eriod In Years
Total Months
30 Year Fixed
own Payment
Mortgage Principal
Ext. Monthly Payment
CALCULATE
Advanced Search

☆ ☆ ☆ ☆ ☆

### Exercise requirements
Lines before the one containing "Total Months" stay out; reproduce that line and all the lines after it, through the end of the listing, exactly.

### Solution
Total Months
30 Year Fixed
own Payment
Mortgage Principal
Ext. Monthly Payment
CALCULATE
Advanced Search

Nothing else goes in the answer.